Nothing’s certain when it comes to baseball and minor league prospects

2013 has been a crummy season for baseball fans in Chicago – the Cubs have been as bad as expected, and the White Sox have managed to be even worse.


Restoring the Sox to contender status?
Which is why the past week with its trade deadline has been anticipated – the idea that some established Major League ballplayers could be shipped off for several young prospects who will develop into talent.

TAKING THE REST of this season for a loss could pay off big! In theory.

My point being that minor league prospects are uncertain. There are so many factors that go into determining whether any success they had at lower levels of professional baseball will translate into success in the American or National leagues.
Replacing Ron Santo someday?

There’s no guarantee that Avisail Garcia (acquired from the Detroit Tigers as part of the deal that sent former Cy Young Award winner Jake Peavy to the Boston Red Sox) will be a big hitter for the White Sox – even though he has had some success in the Tigers’ minor league system.

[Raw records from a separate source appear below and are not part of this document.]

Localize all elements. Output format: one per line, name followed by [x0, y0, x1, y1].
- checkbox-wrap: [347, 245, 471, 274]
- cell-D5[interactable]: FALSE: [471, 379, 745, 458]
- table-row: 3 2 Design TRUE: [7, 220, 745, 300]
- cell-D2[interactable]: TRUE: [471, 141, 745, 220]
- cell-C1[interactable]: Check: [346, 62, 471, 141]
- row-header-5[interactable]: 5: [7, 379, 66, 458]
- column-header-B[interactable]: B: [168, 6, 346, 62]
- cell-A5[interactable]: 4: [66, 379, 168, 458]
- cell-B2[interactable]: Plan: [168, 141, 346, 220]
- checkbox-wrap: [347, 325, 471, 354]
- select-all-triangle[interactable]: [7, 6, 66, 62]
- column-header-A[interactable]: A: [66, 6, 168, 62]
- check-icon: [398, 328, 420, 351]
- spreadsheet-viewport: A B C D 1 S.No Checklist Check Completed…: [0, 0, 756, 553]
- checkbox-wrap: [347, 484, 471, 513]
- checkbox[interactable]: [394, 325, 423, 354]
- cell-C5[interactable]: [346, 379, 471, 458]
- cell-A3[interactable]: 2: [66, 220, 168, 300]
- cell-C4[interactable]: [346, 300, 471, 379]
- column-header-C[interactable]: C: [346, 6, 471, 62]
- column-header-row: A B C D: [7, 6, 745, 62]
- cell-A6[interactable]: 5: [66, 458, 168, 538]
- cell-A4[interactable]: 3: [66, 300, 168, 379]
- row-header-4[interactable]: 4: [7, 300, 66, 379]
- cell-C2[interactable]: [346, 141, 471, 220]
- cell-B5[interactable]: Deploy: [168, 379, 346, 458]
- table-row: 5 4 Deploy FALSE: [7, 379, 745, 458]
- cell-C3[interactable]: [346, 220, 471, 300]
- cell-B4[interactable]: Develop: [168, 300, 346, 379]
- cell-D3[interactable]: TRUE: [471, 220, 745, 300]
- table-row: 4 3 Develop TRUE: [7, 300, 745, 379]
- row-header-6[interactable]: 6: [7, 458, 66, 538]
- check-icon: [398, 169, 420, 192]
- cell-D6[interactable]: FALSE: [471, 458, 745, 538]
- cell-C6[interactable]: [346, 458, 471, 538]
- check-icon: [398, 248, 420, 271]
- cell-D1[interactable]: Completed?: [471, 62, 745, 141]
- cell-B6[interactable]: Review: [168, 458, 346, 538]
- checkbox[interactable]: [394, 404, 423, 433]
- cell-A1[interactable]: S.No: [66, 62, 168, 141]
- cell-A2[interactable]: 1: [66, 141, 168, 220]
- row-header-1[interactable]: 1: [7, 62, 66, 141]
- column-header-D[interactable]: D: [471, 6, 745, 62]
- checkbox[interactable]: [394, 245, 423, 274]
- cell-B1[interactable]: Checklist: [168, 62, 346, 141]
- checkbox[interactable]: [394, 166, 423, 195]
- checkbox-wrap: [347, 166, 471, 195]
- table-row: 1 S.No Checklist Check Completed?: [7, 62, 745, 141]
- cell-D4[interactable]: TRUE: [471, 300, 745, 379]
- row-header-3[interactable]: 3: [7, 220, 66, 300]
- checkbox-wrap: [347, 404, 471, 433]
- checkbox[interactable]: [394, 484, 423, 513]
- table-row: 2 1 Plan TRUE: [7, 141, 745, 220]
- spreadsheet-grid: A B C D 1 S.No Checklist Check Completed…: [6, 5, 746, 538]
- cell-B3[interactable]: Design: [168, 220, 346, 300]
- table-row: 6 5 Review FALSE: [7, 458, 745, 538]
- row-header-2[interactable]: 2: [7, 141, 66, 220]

The same goes for Corey Black, whom the Cubs acquired from the New York Yankees’ system in exchange for Alfonso Soriano. Or the slew of ballplayers – Mike Olt, C.J. Edwards and Justin Grimm, along with one or two players to be named later – that the Cubs got from the Texas Rangers in exchange for pitcher Matt Garza.


Best minor league trade payoff ever?
PEAVY, SORIANO AND Garza are all expected to help their new ball clubs be contenders for a playoff spot in 2013. That much is certain.

What is uncertain is whether the newcomers will translate into anything for the Chicago ball clubs? They might, or they might not. We’re not going to know for several years whether these deals were worth doing, or not!

So those people (particularly Cubs fans) who are convinced that they have now restocked their organization to the point where they should be regarded as pennant contenders ought to take pause.

It would be nice if it works out that way. Although trades such as the one in 1977 when the White Sox sent shortstop Bucky Dent to the Yankees in exchange for outfielder Oscar Gamble (who had the best year of his career during his single season on the Sout' Side) and several minor league prospects (one of whom went on to become 1983 Cy Young Award winner LaMarr "Dewey" Hoyt) are so rare.

I REMEMBER THIS 36-year-old deal so much because its payoff was so unique.


No wonder the Cubs haven't won in decades
Some of the biggest-name minor leaguers never translate into Major League success.

I still recall Karl Pagel – a former Texas League and American Association MVP while playing with Chicago Cubs minor league affiliates. I recall how he was supposed to be a power hitter who would be able to take advantage of Wrigley Field’s configuration and become a dangerous major league hitter.

In parts of 5 seasons (48 games overall), he managed all of 1 home run – which he hit while playing for the Cleveland Indians in 1981 after the Cubs gave up on him.

WHICH IS ABOUT the same as the one-time White Sox shortstop Harry Chappas – who had a big year in 1978 playing for Appleton of the Midwest League. That translated into him getting a shot with the Sox – although the only thing that’s really memorable about him was his height.


Remembered solely for his height (or lack of)
Officially, he was 5-feet, 3-inches tall, although some suspect he was more like 5’-6” and might have been more of a gimmick by then-Sox owner Bill Veeck. He did equal Pagel, however, in terms of total home runs hit in the major leagues.

These two cases aren’t the least bit unique. I’m sure other fans could come up with countless more names of ballplayers – both younger and older – who never amounted to their hype.

So are Garcia and Olt future All-Stars at right field and third base respectively for the White Sox and Cubs? Or are they just a few more additions to the list of no-names that gets longer and longer with each passing baseball season?